New Systems Developed at WHOI Bring 3-D Immersion to Seafloor, Shipwrecks

Above is an image of a 3-D optical model of the Corsair, a WW II military plane that sits in 115 feet water. The plane ran out of fuel during a routine mission in 1948 about two miles south west of Koko Marina, Hawaii. (Photo by Advanced Imaging and Visualization Laboratory, Woods Hole Oceanographic Institution)

WOODS HOLE – The Woods Hole Oceanographic Institution (WHOI) has developed a new multi-function, underwater imaging system capable of generating ultra-high definition television video, 2-D mosaic imaging, and 3-D optical models of seafloor objects and environments.

The new state-of-the-art technology is currently being field-tested on several submerged shipwreck sites in both the U.S. and Europe.
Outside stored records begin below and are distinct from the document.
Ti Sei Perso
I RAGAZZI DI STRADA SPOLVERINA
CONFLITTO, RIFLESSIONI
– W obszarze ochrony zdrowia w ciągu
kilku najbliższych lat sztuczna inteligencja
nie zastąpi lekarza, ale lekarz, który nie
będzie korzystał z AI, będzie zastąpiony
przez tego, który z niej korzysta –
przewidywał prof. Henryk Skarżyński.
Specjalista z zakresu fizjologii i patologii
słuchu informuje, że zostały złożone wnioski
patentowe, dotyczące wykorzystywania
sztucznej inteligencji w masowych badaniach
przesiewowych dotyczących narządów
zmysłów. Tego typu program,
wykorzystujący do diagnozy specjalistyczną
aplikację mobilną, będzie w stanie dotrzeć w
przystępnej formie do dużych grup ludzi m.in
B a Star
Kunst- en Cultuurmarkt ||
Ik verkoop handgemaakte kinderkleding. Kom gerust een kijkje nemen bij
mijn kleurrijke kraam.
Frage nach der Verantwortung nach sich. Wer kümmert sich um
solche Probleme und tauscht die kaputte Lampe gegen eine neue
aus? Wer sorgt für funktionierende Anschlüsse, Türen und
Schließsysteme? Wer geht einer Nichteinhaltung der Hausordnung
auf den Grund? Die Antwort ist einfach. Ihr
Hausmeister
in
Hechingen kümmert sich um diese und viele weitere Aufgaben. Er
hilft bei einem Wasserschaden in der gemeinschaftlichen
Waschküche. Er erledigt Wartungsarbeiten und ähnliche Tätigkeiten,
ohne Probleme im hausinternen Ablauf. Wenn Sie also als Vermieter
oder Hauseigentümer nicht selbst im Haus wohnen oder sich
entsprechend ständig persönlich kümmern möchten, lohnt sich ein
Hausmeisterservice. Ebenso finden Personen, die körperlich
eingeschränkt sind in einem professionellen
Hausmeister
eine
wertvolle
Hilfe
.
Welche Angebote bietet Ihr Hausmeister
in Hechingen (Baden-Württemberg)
The cutting-edge technology will enable rapid production of 3-D optical volumetric models of the seafloor—images that scientists can spin to view from all sides, and zoom in on to visually explore around and inside objects or ocean environments.

The models are helping to transform the way scientists examine study areas, such as coral reefs, marine protected areas, maritime heritage sites, and even hazardous material sites.

Currently, 3-D models take months of processing back in the lab.

But the new underwater imaging system will make the models possible in shorter periods of time—even during expeditions at sea.